• [GOAL OF THE EXERCISE] Reproduce everything from the line that contains "ných vrchných nohavičiek" down to the line that contains "para Regina de acordo" in the listing below, word for word and nothing more. Leave the pictures out.

• [DATA FOR PROCESSING]
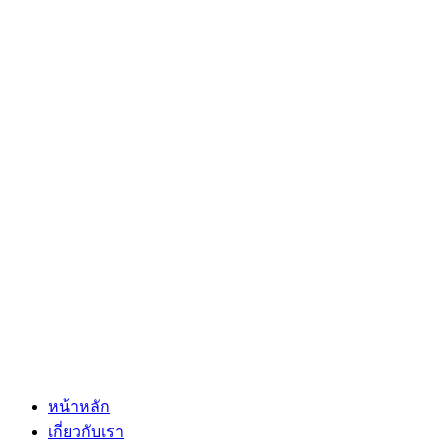
หน้าหลัก
เกี่ยวกับเรา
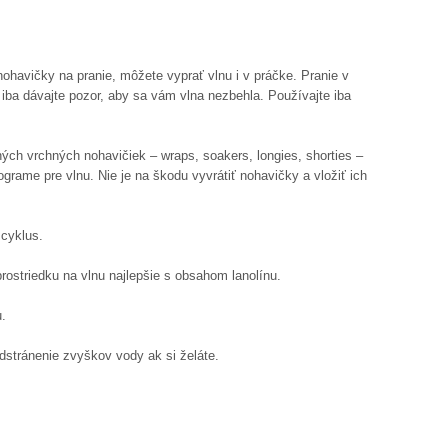
nohavičky na pranie, môžete vyprať vlnu i v práčke. Pranie v
 iba dávajte pozor, aby sa vám vlna nezbehla. Používajte iba
ných vrchných nohavičiek – wraps, soakers, longies, shorties –
grame pre vlnu. Nie je na škodu vyvrátiť nohavičky a vložiť ich
 cyklus.
prostriedku na vlnu najlepšie s obsahom lanolínu.
u.
dstránenie zvyškov vody ak si želáte.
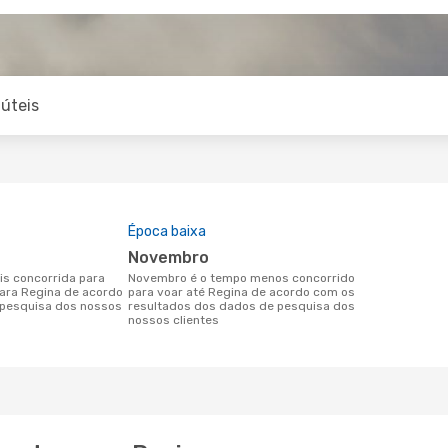
úteis
Época baixa
novembro
novembro é o tempo menos concorrido
para Regina de acordo
para voar até Regina de acordo com os
pesquisa dos nossos
resultados dos dados de pesquisa dos
nossos clientes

• [SOLUTION FOR THIS PROBLEM]
ných vrchných nohavičiek – wraps, soakers, longies, shorties –
grame pre vlnu. Nie je na škodu vyvrátiť nohavičky a vložiť ich
 cyklus.
prostriedku na vlnu najlepšie s obsahom lanolínu.
u.
dstránenie zvyškov vody ak si želáte.
úteis
Época baixa
novembro
novembro é o tempo menos concorrido
para Regina de acordo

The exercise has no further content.